El crimen no está tanto en la intención burlesca como en la imagen, puesto que una fuerte tradición musulmana, la religión monoteísta que predicó Mahoma, excluye la imagen como objeto de culto. No está enunciada esa prohibición en el Corán pero sí en textos complementarios y en una tradición sostenida en el tiempo. Quienes conocen el tema dicen, además, que el propio cristianismo ha tenido sus recelos de la imagen, como sucedió en el cristianismo de Bizancio. Horacio González recuerda que el filósofo alemán Heidegger, uno de los pensadores cumbre del siglo XX, escribió que “el fenómeno fundamental de la Edad Moderna es la conquista del mundo como imagen”.
El recelo que suscita la imagen tiene que ver con la tendencia humana a buscar representaciones visuales (y materiales) de sus creencias, convirtiéndolas en objeto de adoración. El becerro de oro representa la desmesura en la apreciación y apropiación de los bienes. Los ídolos toman una forma visualizable, transportable, que termina alejando al hombre de la divinidad, reemplazándola de hecho por esa construcción humana a la que se termina atribuyendo poderes suprahumanos que en más de un caso son cristalizaciones de apetitos y miedos propios. Al final, se observa que el que adora imágenes acorta el circuito y termina por iniciarlo y concluirlo en sí mismo o en el grupo al que pertenece.

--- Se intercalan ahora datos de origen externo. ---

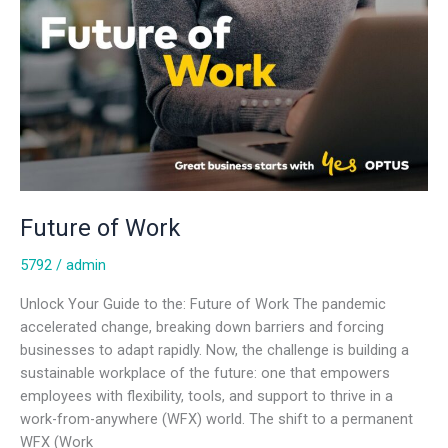
Future of Work
5792
/
admin
Unlock Your Guide to the: Future of Work The pandemic
accelerated change, breaking down barriers and forcing
businesses to adapt rapidly. Now, the challenge is building a
sustainable workplace of the future: one that empowers
employees with flexibility, tools, and support to thrive in a
work-from-anywhere (WFX) world. The shift to a permanent
WFX (Work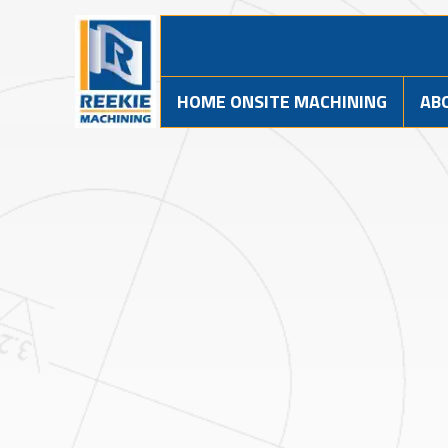
HOME ONSITE MACHINING
AB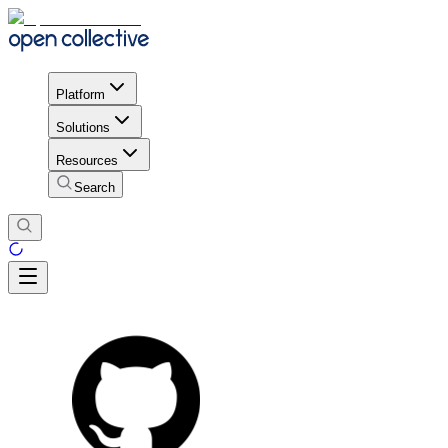
Platform
Solutions
Resources
Search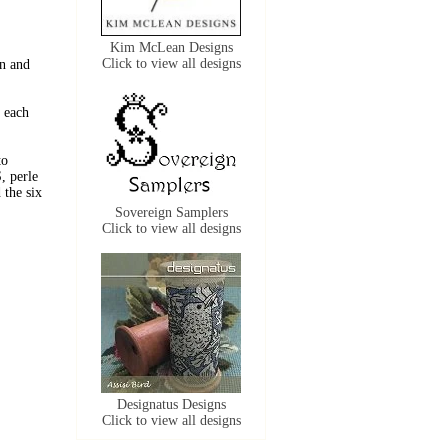
Kim McLean Designs
Click to view all designs
n and
 each
to
, perle
the six
Sovereign Samplers
Click to view all designs
Designatus Designs
Click to view all designs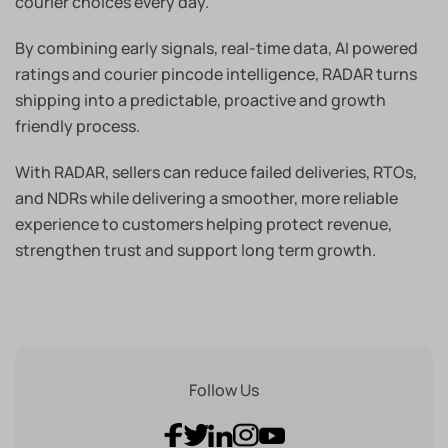
courier choices every day.
By combining early signals, real-time data, AI powered
ratings and courier pincode intelligence, RADAR turns
shipping into a predictable, proactive and growth
friendly process.
With RADAR, sellers can reduce failed deliveries, RTOs,
and NDRs while delivering a smoother, more reliable
experience to customers helping protect revenue,
strengthen trust and support long term growth.
Follow Us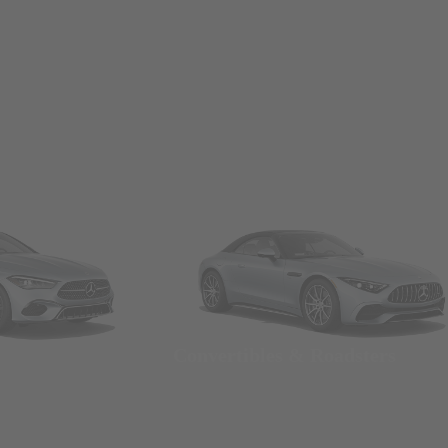
Convertibles & Roadsters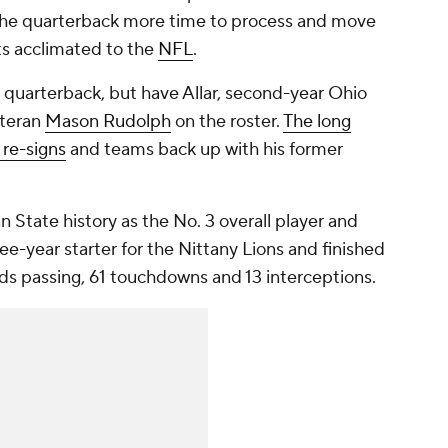
 the quarterback more time to process and move
ets acclimated to the
NFL
.
g quarterback, but have Allar, second-year Ohio
teran
Mason Rudolph
on the roster.
The long
 re-signs
and teams back up with his former
nn State history as the No. 3 overall player and
ee-year starter for the Nittany Lions and finished
ards passing, 61 touchdowns and 13 interceptions.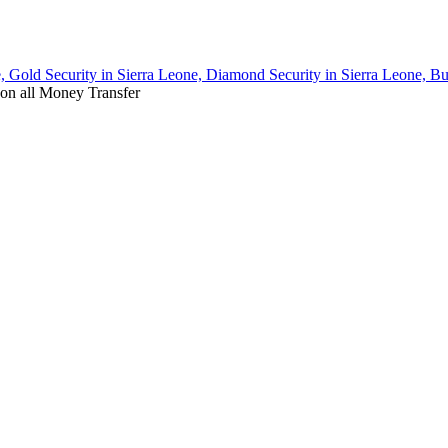
, Gold Security in Sierra Leone, Diamond Security in Sierra Leone, Bu
on all Money Transfer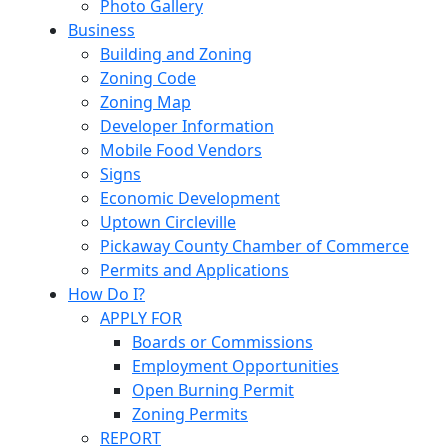
Photo Gallery
Business
Building and Zoning
Zoning Code
Zoning Map
Developer Information
Mobile Food Vendors
Signs
Economic Development
Uptown Circleville
Pickaway County Chamber of Commerce
Permits and Applications
How Do I?
APPLY FOR
Boards or Commissions
Employment Opportunities
Open Burning Permit
Zoning Permits
REPORT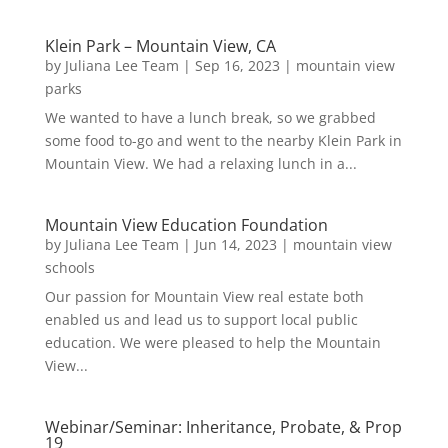
Klein Park – Mountain View, CA
by
Juliana Lee Team
|
Sep 16, 2023
|
mountain view
parks
We wanted to have a lunch break, so we grabbed
some food to-go and went to the nearby Klein Park in
Mountain View. We had a relaxing lunch in a...
Mountain View Education Foundation
by
Juliana Lee Team
|
Jun 14, 2023
|
mountain view
schools
Our passion for Mountain View real estate both
enabled us and lead us to support local public
education. We were pleased to help the Mountain
View...
Webinar/Seminar: Inheritance, Probate, & Prop
19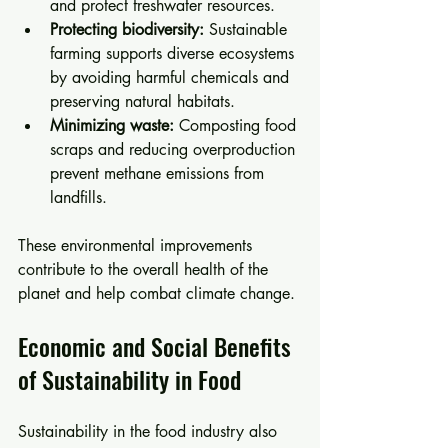
and protect freshwater resources.
Protecting biodiversity:
 Sustainable 
farming supports diverse ecosystems 
by avoiding harmful chemicals and 
preserving natural habitats.
Minimizing waste:
 Composting food 
scraps and reducing overproduction 
prevent methane emissions from 
landfills.
These environmental improvements 
contribute to the overall health of the 
planet and help combat climate change.
Economic and Social Benefits 
of Sustainability in Food
Sustainability in the food industry also 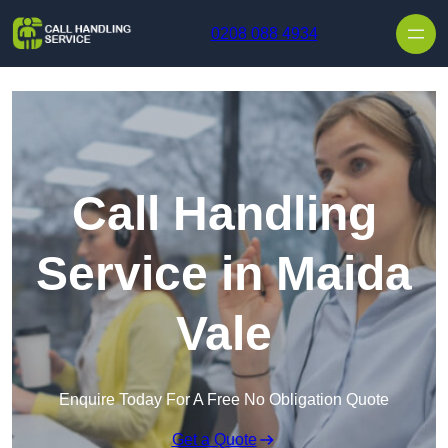
Skip to content
0208 088 4934
Call Handling
Service in Maida
Vale
Enquire Today For A Free No Obligation Quote
Get a Quote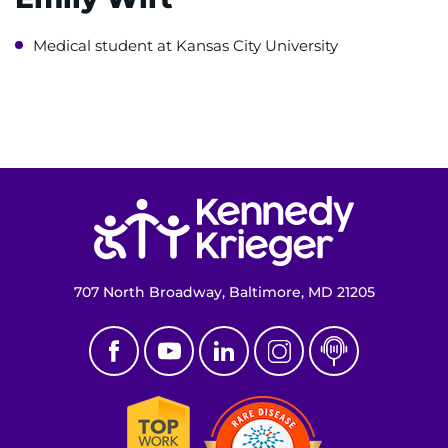
Make an Appointment
Medical student at Kansas City University
Access Epic CareLink
Access the Network
Get Directions
Return to homepage
Request Medical Records
Find a Specialist
707 North Broadway, Baltimore, MD 21205
Find Departments
Search Jobs
Donate or Volunteer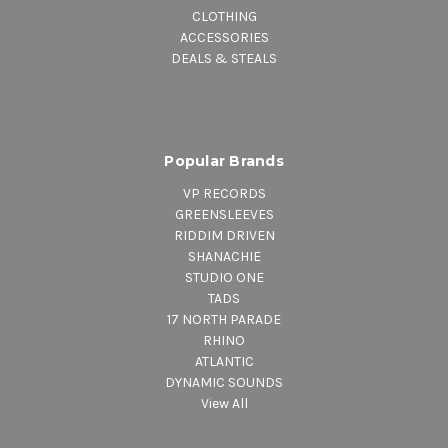
CLOTHING
ACCESSORIES
DEALS & STEALS
Popular Brands
VP RECORDS
GREENSLEEVES
RIDDIM DRIVEN
SHANACHIE
STUDIO ONE
TADS
17 NORTH PARADE
RHINO
ATLANTIC
DYNAMIC SOUNDS
View All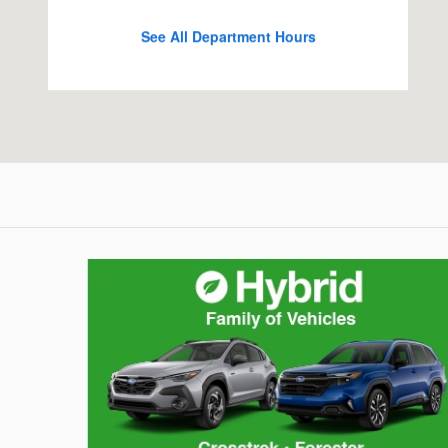
See All Department Hours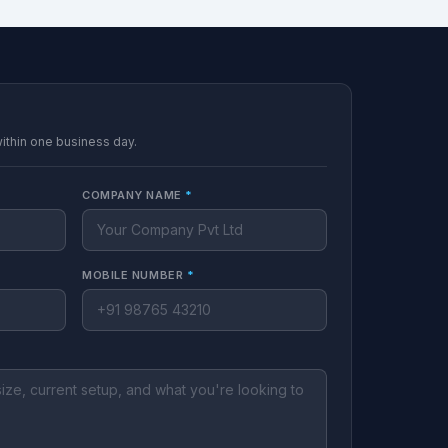
within one business day.
COMPANY NAME
*
MOBILE NUMBER
*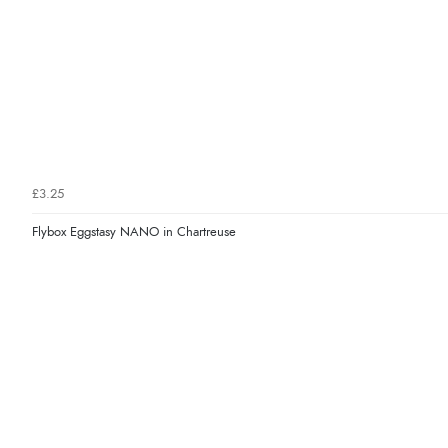
£3.25
Flybox Eggstasy NANO in Chartreuse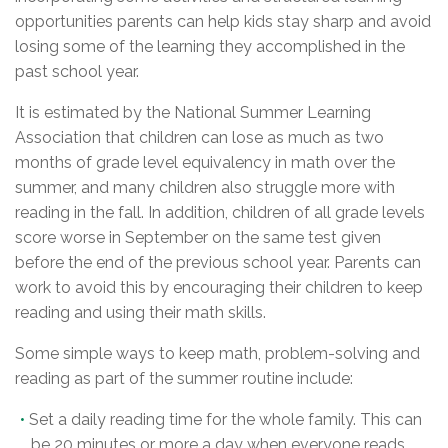
opportunities parents can help kids stay sharp and avoid
losing some of the learning they accomplished in the
past school year.
It is estimated by the National Summer Learning
Association that children can lose as much as two
months of grade level equivalency in math over the
summer, and many children also struggle more with
reading in the fall. In addition, children of all grade levels
score worse in September on the same test given
before the end of the previous school year. Parents can
work to avoid this by encouraging their children to keep
reading and using their math skills.
Some simple ways to keep math, problem-solving and
reading as part of the summer routine include:
Set a daily reading time for the whole family. This can
be 20 minutes or more a day when everyone reads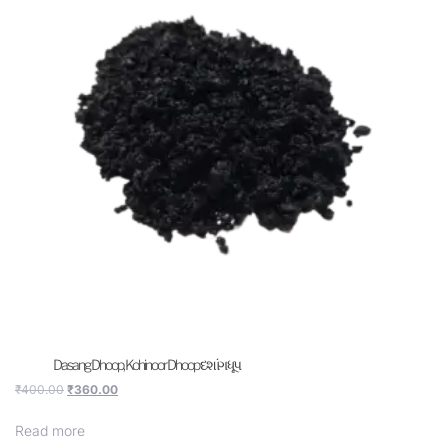
Dasang Dhoop, Kohinoor Dhoop દશાંગ ધૂપ
₹
400.00
₹
360.00
Read more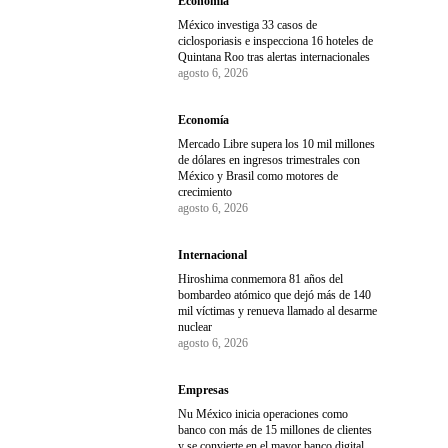
Economía
México investiga 33 casos de
ciclosporiasis e inspecciona 16 hoteles de
Quintana Roo tras alertas internacionales
agosto 6, 2026
Economía
Mercado Libre supera los 10 mil millones
de dólares en ingresos trimestrales con
México y Brasil como motores de
crecimiento
agosto 6, 2026
Internacional
Hiroshima conmemora 81 años del
bombardeo atómico que dejó más de 140
mil víctimas y renueva llamado al desarme
nuclear
agosto 6, 2026
Empresas
Nu México inicia operaciones como
banco con más de 15 millones de clientes
y se convierte en el mayor banco digital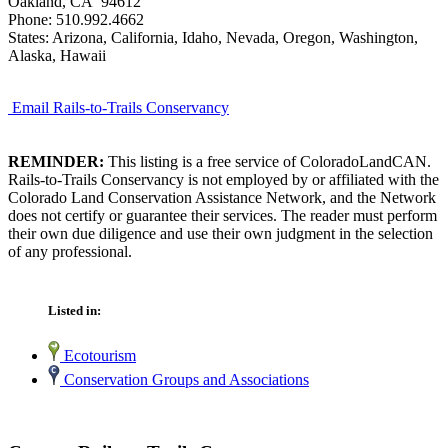
Oakland, CA 94612
Phone: 510.992.4662
States: Arizona, California, Idaho, Nevada, Oregon, Washington,
Alaska, Hawaii
Email Rails-to-Trails Conservancy
REMINDER:
This listing is a free service of ColoradoLandCAN.
Rails-to-Trails Conservancy is not employed by or affiliated with the
Colorado Land Conservation Assistance Network, and the Network
does not certify or guarantee their services. The reader must perform
their own due diligence and use their own judgment in the selection
of any professional.
Listed in:
Ecotourism
Conservation Groups and Associations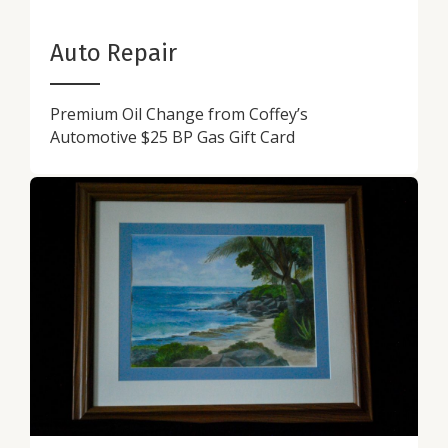
Auto Repair
Premium Oil Change from Coffey’s
Automotive $25 BP Gas Gift Card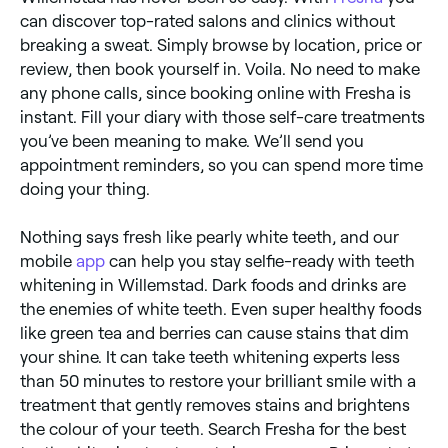
can discover top-rated salons and clinics without
breaking a sweat. Simply browse by location, price or
review, then book yourself in. Voila. No need to make
any phone calls, since booking online with Fresha is
instant. Fill your diary with those self-care treatments
you’ve been meaning to make. We’ll send you
appointment reminders, so you can spend more time
doing your thing.
Nothing says fresh like pearly white teeth, and our
mobile
app
can help you stay selfie-ready with teeth
whitening in Willemstad. Dark foods and drinks are
the enemies of white teeth. Even super healthy foods
like green tea and berries can cause stains that dim
your shine. It can take teeth whitening experts less
than 50 minutes to restore your brilliant smile with a
treatment that gently removes stains and brightens
the colour of your teeth. Search Fresha for the best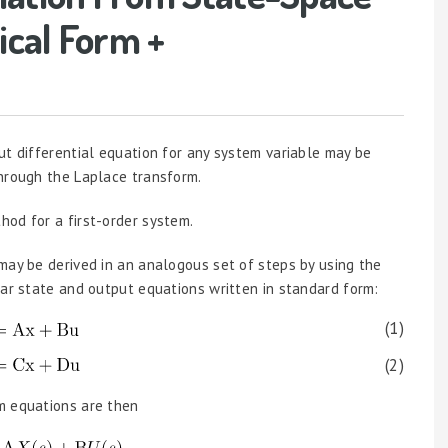
ical Form +
ut differential equation for any system variable may be
through the Laplace transform.
od for a first-order system.
may be derived in an analogous set of steps by using the
ear state and output equations written in standard form:
(1)
(2)
m equations are then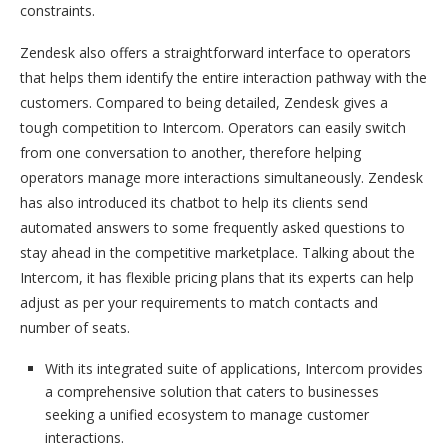
constraints.
Zendesk also offers a straightforward interface to operators
that helps them identify the entire interaction pathway with the
customers. Compared to being detailed, Zendesk gives a
tough competition to Intercom. Operators can easily switch
from one conversation to another, therefore helping
operators manage more interactions simultaneously. Zendesk
has also introduced its chatbot to help its clients send
automated answers to some frequently asked questions to
stay ahead in the competitive marketplace. Talking about the
Intercom, it has flexible pricing plans that its experts can help
adjust as per your requirements to match contacts and
number of seats.
With its integrated suite of applications, Intercom provides
a comprehensive solution that caters to businesses
seeking a unified ecosystem to manage customer
interactions.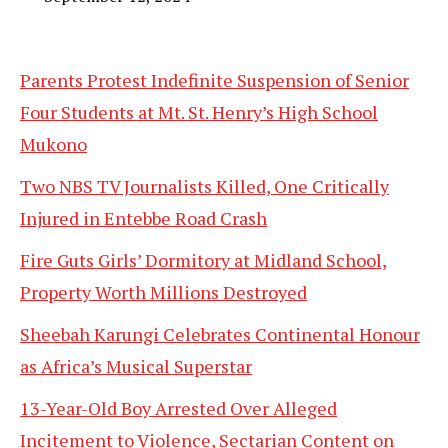
Parents Protest Indefinite Suspension of Senior
Four Students at Mt. St. Henry’s High School
Mukono
Two NBS TV Journalists Killed, One Critically
Injured in Entebbe Road Crash
Fire Guts Girls’ Dormitory at Midland School,
Property Worth Millions Destroyed
Sheebah Karungi Celebrates Continental Honour
as Africa’s Musical Superstar
13-Year-Old Boy Arrested Over Alleged
Incitement to Violence, Sectarian Content on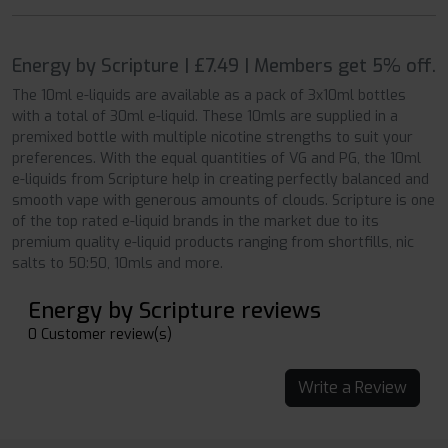
Energy by Scripture | £7.49 | Members get 5% off.
The 10ml e-liquids are available as a pack of 3x10ml bottles
with a total of 30ml e-liquid. These 10mls are supplied in a
premixed bottle with multiple nicotine strengths to suit your
preferences. With the equal quantities of VG and PG, the 10ml
e-liquids from Scripture help in creating perfectly balanced and
smooth vape with generous amounts of clouds. Scripture is one
of the top rated e-liquid brands in the market due to its
premium quality e-liquid products ranging from shortfills, nic
salts to 50:50, 10mls and more.
Energy by Scripture reviews
0 Customer review(s)
Write a Review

Los jihadistas que eliminaron a muchos de los redactores y dibujantes que hacían la revista de humor político Charlie Hebdo en París (Charles hebdomadario) sembraron una imagen: cuando uno de ellos va sobre un agente de policía herido y se asegura de su muerte disparándole a quemarropa. Los cadáveres en la sede de la revista son otra imagen y las dos recorren el mundo. El problema de la imagen no es solamente religioso, es decir, acerca de la relación del individuo con una divinidad: lo que propone esta imagen es una sustitución de la reflexión acerca del contexto de un hecho. Por eso, ahora no tenemos imágenes de la guerra en Irak, Siria y otros lugares, porque esas figuras contradicen la idea que eligen y quieren imponer los que llevan a cabo esas guerras. Por eso debe entenderse la decisión del presidente Hollande de no invitar al partido de Le Pen a la manifestación del pasado domingo: la imagen que quería transmitir es la que repudia el atentado pero quiere evitar que se confunda a los extremistas con el conjunto del Islam y con el conjunto de los millones de inmigrantes que tienen esa religión y que se han radicado en Occidente.

Exceso
La mujer de 33 años que había desaparecido en Canals, Córdoba, fue buscada durante varios días (mal, según vecinos que salieron a protestar) y finalmente apareció su cadáver a la vera de una ruta cerca de La Carlota. Su ex pareja, un ex concejal, está detenido. Ella le pedía que reconociese al hijo nacido de su relación.
La pregunta que tiende a abrirse paso es si los femicidios se convertirán en rutina diaria. Hasta ahora se ha preferido pensar que siempre los hubo, pero que ahora no se los oculta. El exceso sugiere que el problema tiene otros rasgos.

Futuro
“El futuro que promueve el nuevo orden económico internacional son sociedades con grandes diferencias, gran concentración del capital y con elites aisladas en burbujas de riqueza”.
Así lo ve el analista político Luis Bruschtein, quien además estima que México se acerca peligrosamente a ese futuro, al igual que gran parte del mundo árabe. Que “la declinación de Europa la ubica en una zona sensible de ese proceso de destrucción” y que “la profundización de las diferencias va a generar grandes zonas donde estas formas de violencia (por lo de París) serán crónicas”.